Activity:
The result should be an exact copy of the entries below, free of pictures.

Exercise material:
__________

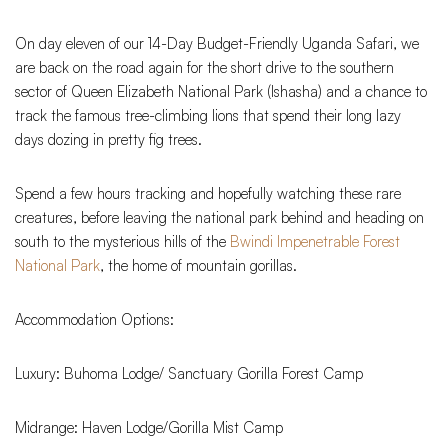
On day eleven of our 14-Day Budget-Friendly Uganda Safari, we
are back on the road again for the short drive to the southern
sector of Queen Elizabeth National Park (Ishasha) and a chance to
track the famous tree-climbing lions that spend their long lazy
days dozing in pretty fig trees.
Spend a few hours tracking and hopefully watching these rare
creatures, before leaving the national park behind and heading on
south to the mysterious hills of the
Bwindi Impenetrable Forest
National Park
, the home of mountain gorillas.
Accommodation Options:
Luxury: Buhoma Lodge/ Sanctuary Gorilla Forest Camp
Midrange: Haven Lodge/Gorilla Mist Camp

__________

Exercise answer:
On day eleven of our 14-Day Budget-Friendly Uganda Safari, we
are back on the road again for the short drive to the southern
sector of Queen Elizabeth National Park (Ishasha) and a chance to
track the famous tree-climbing lions that spend their long lazy
days dozing in pretty fig trees.
Spend a few hours tracking and hopefully watching these rare
creatures, before leaving the national park behind and heading on
south to the mysterious hills of the
Bwindi Impenetrable Forest
National Park
, the home of mountain gorillas.
Accommodation Options:
Luxury: Buhoma Lodge/ Sanctuary Gorilla Forest Camp
Midrange: Haven Lodge/Gorilla Mist Camp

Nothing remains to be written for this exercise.